§ Task description: The answer should hold only the lines from the one containing "even mind the plane jane black liner." through the one containing "Your trusted destination for printers and" in the entries below, copied exactly, without pictures.

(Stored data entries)
• • • •

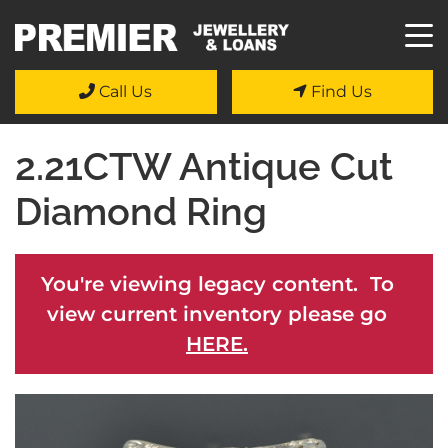
Call Us
Find Us
2.21CTW Antique Cut
Diamond Ring
You're viewing legacy content. To
view current inventory please go
HERE.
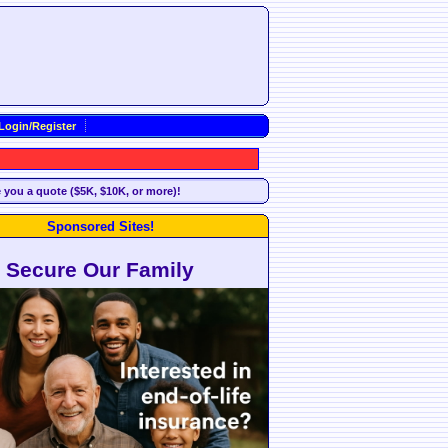
Login/Register
e you a quote ($5K, $10K, or more)!
Sponsored Sites!
Secure Our Family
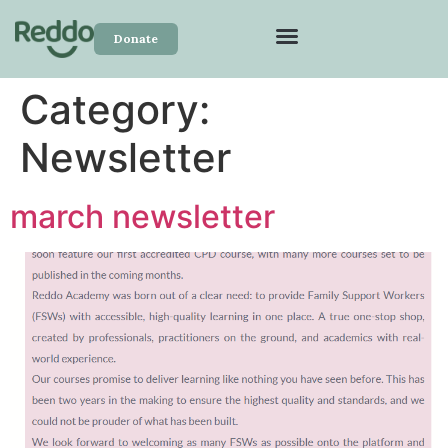
Donate
Category:
Newsletter
march newsletter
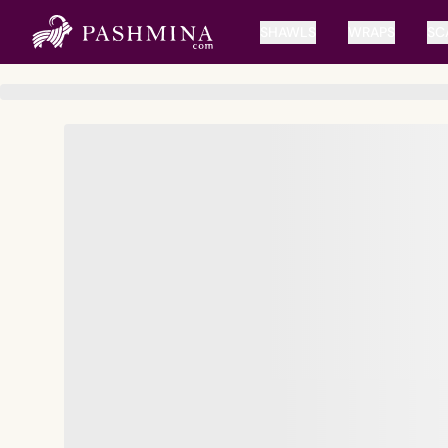
SHAWLS
WRAPS
SC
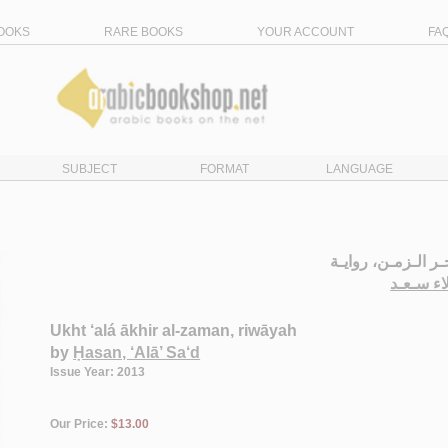
OOKS
RARE BOOKS
YOUR ACCOUNT
FA
SUBJECT
FORMAT
LANGUAGE
أخـت عـلـى آخـر ا
حـسـن ،
Ukht ‘alá ākhir al-zaman, riwāyah
by
Ḥasan, ‘Alā’ Sa‘d
Issue Year: 2013
Our Price:
$13.00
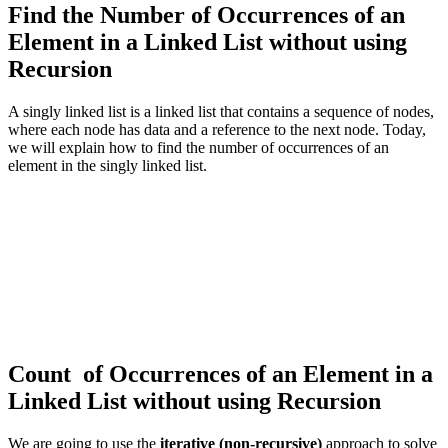
Find the Number of Occurrences of an
Element in a Linked List without using
Recursion
A singly linked list is a linked list that contains a sequence of nodes,
where each node has data and a reference to the next node. Today,
we will explain how to find the number of occurrences of an
element in the singly linked list.
Count of Occurrences of an Element in a
Linked List without using Recursion
We are going to use the
iterative (non-recursive)
approach to solve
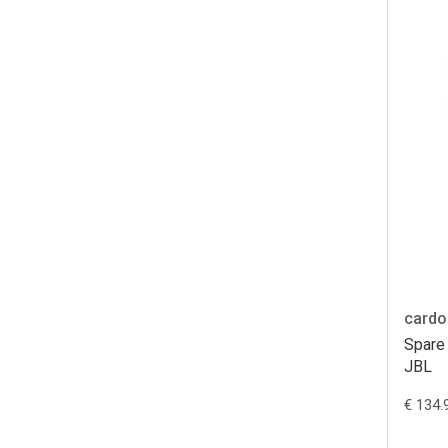
cardo
Spare 
JBL
€ 134.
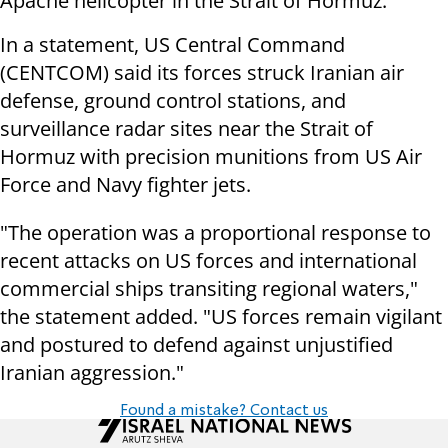
Apache helicopter in the Strait of Hormuz.
In a statement, US Central Command
(CENTCOM) said its forces struck Iranian air
defense, ground control stations, and
surveillance radar sites near the Strait of
Hormuz with precision munitions from US Air
Force and Navy fighter jets.
"The operation was a proportional response to
recent attacks on US forces and international
commercial ships transiting regional waters,"
the statement added. "US forces remain vigilant
and postured to defend against unjustified
Iranian aggression."
Found a mistake? Contact us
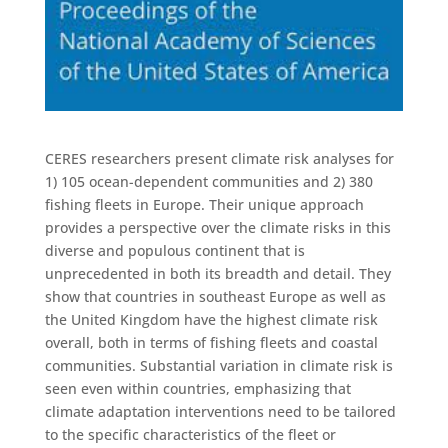
CERES researchers present climate risk analyses for
1) 105 ocean-dependent communities and 2) 380
fishing fleets in Europe. Their unique approach
provides a perspective over the climate risks in this
diverse and populous continent that is
unprecedented in both its breadth and detail. They
show that countries in southeast Europe as well as
the United Kingdom have the highest climate risk
overall, both in terms of fishing fleets and coastal
communities. Substantial variation in climate risk is
seen even within countries, emphasizing that
climate adaptation interventions need to be tailored
to the specific characteristics of the fleet or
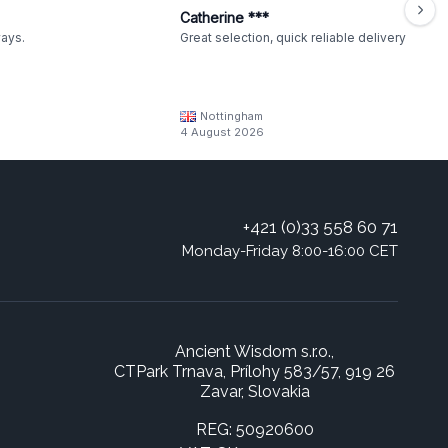
Catherine ***
ways.
Great selection, quick reliable delivery
Nottingham
4 August 2026
+421 (0)33 558 60 71
Monday-Friday 8:00-16:00 CET
Ancient Wisdom s.r.o.,
CTPark Trnava, Prílohy 583/57, 919 26
Zavar, Slovakia
REG: 50920600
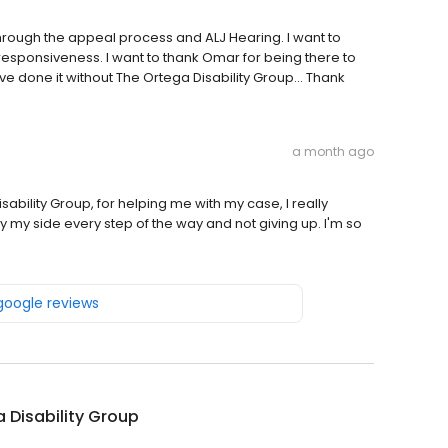
through the appeal process and ALJ Hearing. I want to
responsiveness. I want to thank Omar for being there to
ave done it without The Ortega Disability Group... Thank
a month ago
ability Group, for helping me with my case, I really
by my side every step of the way and not giving up. I'm so
 google reviews
 Disability Group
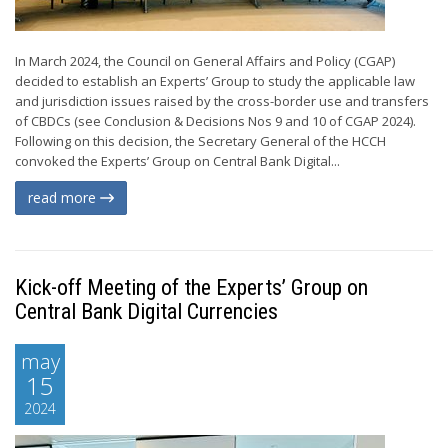
In March 2024, the Council on General Affairs and Policy (CGAP)
decided to establish an Experts’ Group to study the applicable law
and jurisdiction issues raised by the cross-border use and transfers
of CBDCs (see Conclusion & Decisions Nos 9 and 10 of CGAP 2024).
Following on this decision, the Secretary General of the HCCH
convoked the Experts’ Group on Central Bank Digital...
read more
Kick-off Meeting of the Experts’ Group on
Central Bank Digital Currencies
may
15
2024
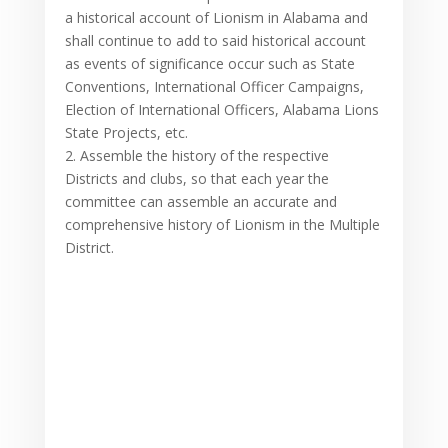
a historical account of Lionism in Alabama and
shall continue to add to said historical account
as events of significance occur such as State
Conventions, International Officer Campaigns,
Election of International Officers, Alabama Lions
State Projects, etc.
2. Assemble the history of the respective
Districts and clubs, so that each year the
committee can assemble an accurate and
comprehensive history of Lionism in the Multiple
District.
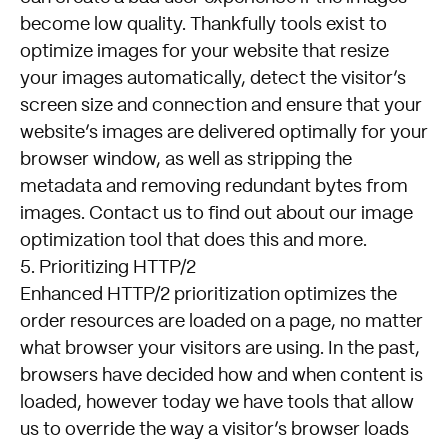
become low quality. Thankfully tools exist to
optimize images for your website that resize
your images automatically, detect the visitor’s
screen size and connection and ensure that your
website’s images are delivered optimally for your
browser window, as well as stripping the
metadata and removing redundant bytes from
images.
Contact us
to find out about our image
optimization tool that does this and more.
5. Prioritizing HTTP/2
Enhanced HTTP/2 prioritization optimizes the
order resources are loaded on a page, no matter
what browser your visitors are using. In the past,
browsers have decided how and when content is
loaded, however today we have tools that allow
us to override the way a visitor’s browser loads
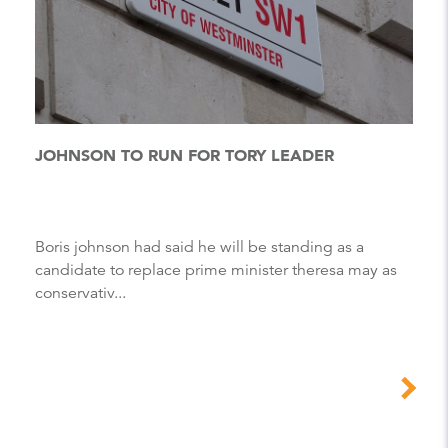
JOHNSON TO RUN FOR TORY LEADER
Boris johnson had said he will be standing as a
candidate to replace prime minister theresa may as
conservativ...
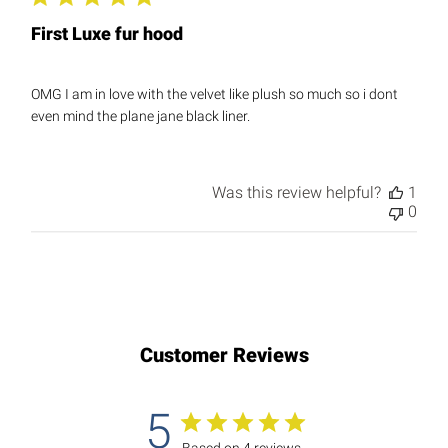
First Luxe fur hood
OMG I am in love with the velvet like plush so much so i dont
even mind the plane jane black liner.
Was this review helpful?
1
0
Customer Reviews
5
Based on 4 reviews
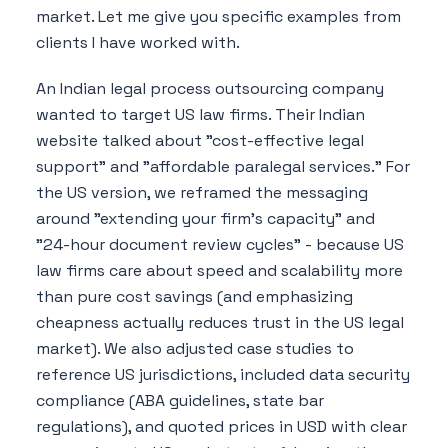
market. Let me give you specific examples from
clients I have worked with.
An Indian legal process outsourcing company
wanted to target US law firms. Their Indian
website talked about "cost-effective legal
support" and "affordable paralegal services." For
the US version, we reframed the messaging
around "extending your firm's capacity" and
"24-hour document review cycles" - because US
law firms care about speed and scalability more
than pure cost savings (and emphasizing
cheapness actually reduces trust in the US legal
market). We also adjusted case studies to
reference US jurisdictions, included data security
compliance (ABA guidelines, state bar
regulations), and quoted prices in USD with clear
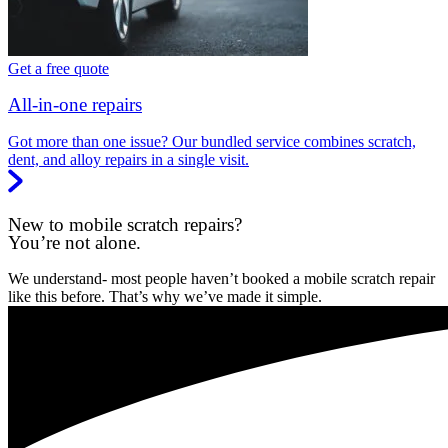
Get a free quote
All-in-one repairs
Got more than one issue? Our bundled service combines scratch,
dent, and alloy repairs in a single visit.
New to mobile scratch repairs?
You’re not alone.
We understand- most people haven’t booked a mobile scratch repair
like this before. That’s why we’ve made it simple.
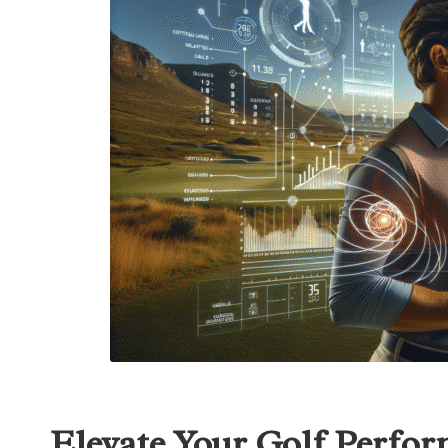
Elevate Your Golf Perfor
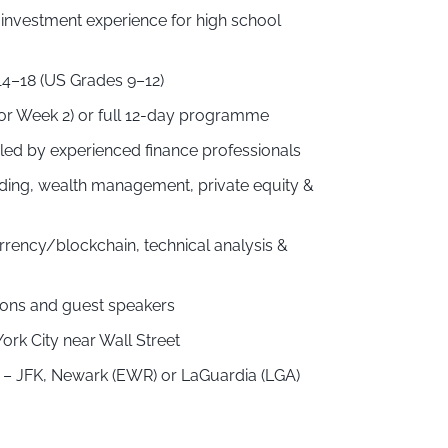
 investment experience for high school
14–18 (US Grades 9–12)
or Week 2) or full 12-day programme
ed by experienced finance professionals
ding, wealth management, private equity &
rrency/blockchain, technical analysis &
tions and guest speakers
rk City near Wall Street
rk – JFK, Newark (EWR) or LaGuardia (LGA)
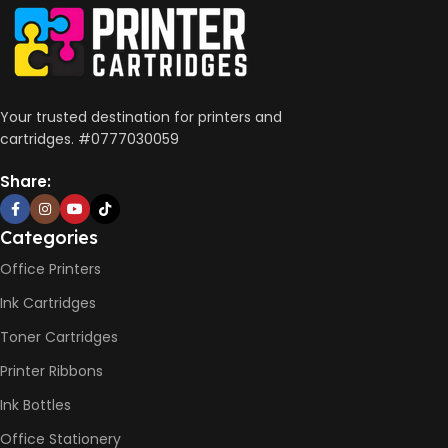
Your trusted destination for printers and
cartridges. #0777030059
Share:
Categories
Office Printers
Ink Cartridges
Toner Cartridges
Printer Ribbons
Ink Bottles
Office Stationery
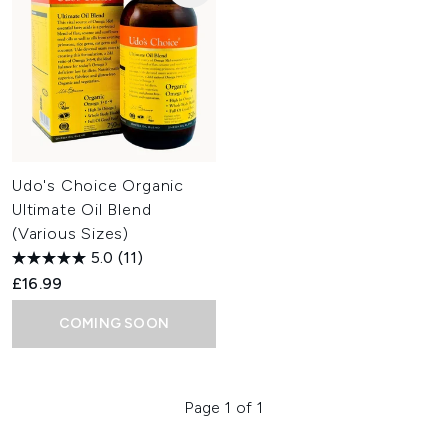
Udo's Choice Organic
Ultimate Oil Blend
(Various Sizes)
5.0
(11)
£16.99
COMING SOON
Page 1 of 1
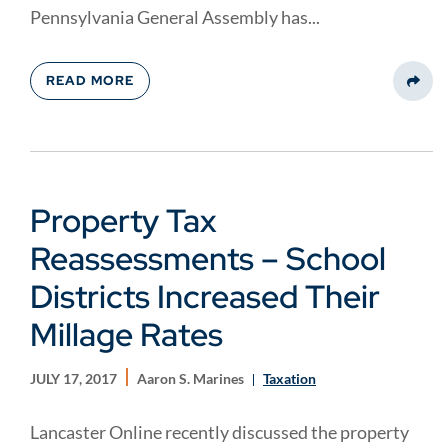
Pennsylvania General Assembly has...
READ MORE
Share
Property Tax
Reassessments – School
Districts Increased Their
Millage Rates
JULY 17, 2017
Aaron S. Marines
Taxation
Lancaster Online recently discussed the property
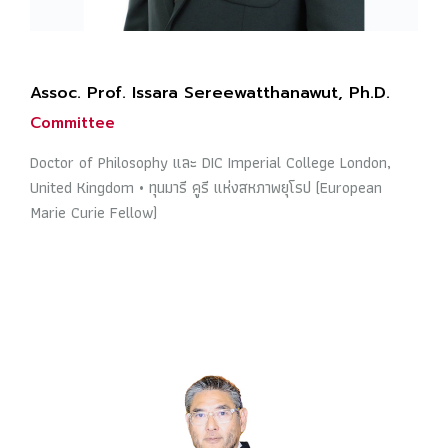
Assoc. Prof. Issara Sereewatthanawut, Ph.D.
Committee
Doctor of Philosophy และ DIC Imperial College London,
United Kingdom • ทุนมารี คูรี แห่งสหภาพยุโรป (European
Marie Curie Fellow)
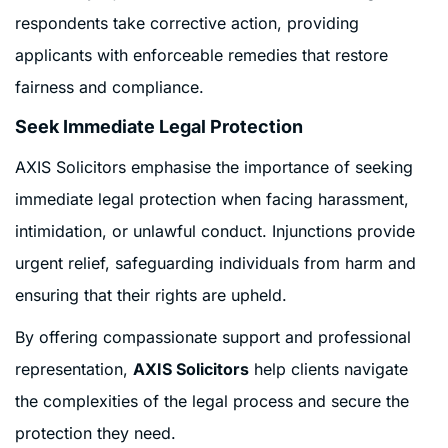
respondents take corrective action, providing
applicants with enforceable remedies that restore
fairness and compliance.
Seek Immediate Legal Protection
AXIS Solicitors emphasise the importance of seeking
immediate legal protection when facing harassment,
intimidation, or unlawful conduct. Injunctions provide
urgent relief, safeguarding individuals from harm and
ensuring that their rights are upheld.
By offering compassionate support and professional
representation,
AXIS Solicitors
help clients navigate
the complexities of the legal process and secure the
protection they need.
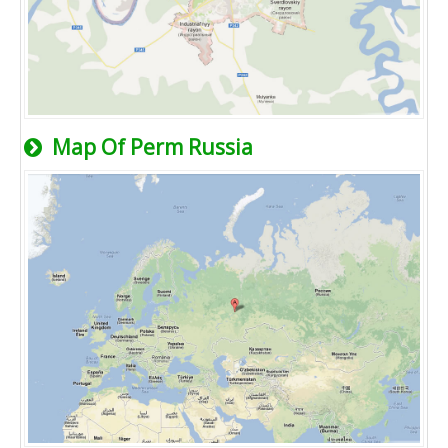
Map Of Perm Russia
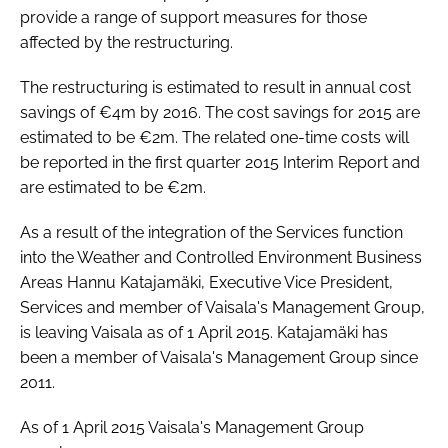
provide a range of support measures for those
affected by the restructuring.
The restructuring is estimated to result in annual cost
savings of €4m by 2016. The cost savings for 2015 are
estimated to be €2m. The related one-time costs will
be reported in the first quarter 2015 Interim Report and
are estimated to be €2m.
As a result of the integration of the Services function
into the Weather and Controlled Environment Business
Areas Hannu Katajamäki, Executive Vice President,
Services and member of Vaisala's Management Group,
is leaving Vaisala as of 1 April 2015. Katajamäki has
been a member of Vaisala's Management Group since
2011.
As of 1 April 2015 Vaisala's Management Group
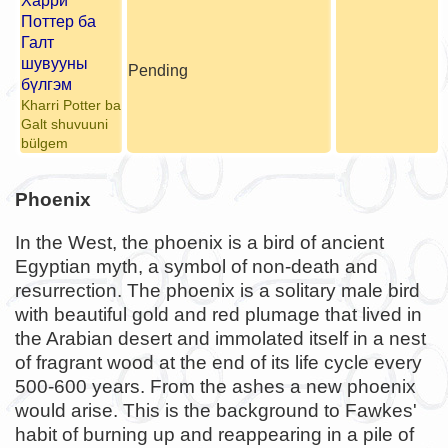
Харри
Поттер ба
Галт
шувууны
Pending
бүлгэм
Kharri Potter ba
Galt shuvuuni
bülgem
Phoenix
In the West, the phoenix is a bird of ancient
Egyptian myth, a symbol of non-death and
resurrection. The phoenix is a solitary male bird
with beautiful gold and red plumage that lived in
the Arabian desert and immolated itself in a nest
of fragrant wood at the end of its life cycle every
500-600 years. From the ashes a new phoenix
would arise. This is the background to Fawkes'
habit of burning up and reappearing in a pile of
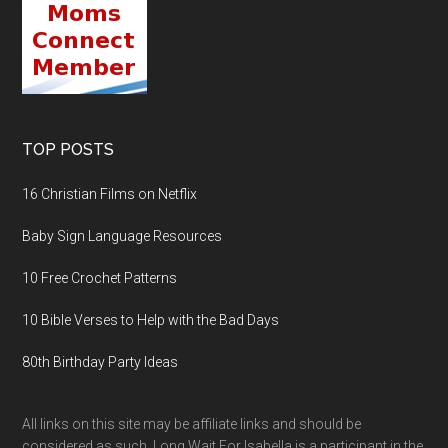
TOP POSTS
16 Christian Films on Netflix
Baby Sign Language Resources
10 Free Crochet Patterns
10 Bible Verses to Help with the Bad Days
80th Birthday Party Ideas
All links on this site may be affiliate links and should be
considered as such. Long Wait For Isabella is a participant in the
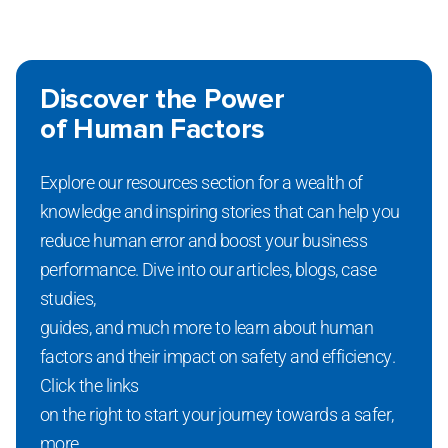
Discover the Power
of Human Factors
Explore our resources section for a wealth of
knowledge and inspiring stories that can help you
reduce human error and boost your business
performance. Dive into our articles, blogs, case
studies,
guides, and much more to learn about human
factors and their impact on safety and efficiency.
Click the links
on the right to start your journey towards a safer,
more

• • • •

§ Written solution:
even mind the plane jane black liner.
Was this review helpful?
1
0
Customer Reviews
5
Based on 4 reviews
market. Let me give you specific examples from
clients I have worked with.
An Indian legal process outsourcing company
wanted to target US law firms. Their Indian
website talked about "cost-effective legal
support" and "affordable paralegal services." For
the US version, we reframed the messaging
around "extending your firm's capacity" and
"24-hour document review cycles" - because US
law firms care about speed and scalability more
than pure cost savings (and emphasizing
cheapness actually reduces trust in the US legal
market). We also adjusted case studies to
reference US jurisdictions, included data security
compliance (ABA guidelines, state bar
regulations), and quoted prices in USD with clear
Get a free quote
All-in-one repairs
Got more than one issue? Our bundled service combines scratch,
dent, and alloy repairs in a single visit.
New to mobile scratch repairs?
You’re not alone.
We understand- most people haven’t booked a mobile scratch repair
like this before. That’s why we’ve made it simple.
Elevate Your Golf Perfor
 investment experience for high school
14–18 (US Grades 9–12)
or Week 2) or full 12-day programme
ed by experienced finance professionals
ding, wealth management, private equity &
rrency/blockchain, technical analysis &
tions and guest speakers
rk City near Wall Street
rk – JFK, Newark (EWR) or LaGuardia (LGA)
Your trusted destination for printers and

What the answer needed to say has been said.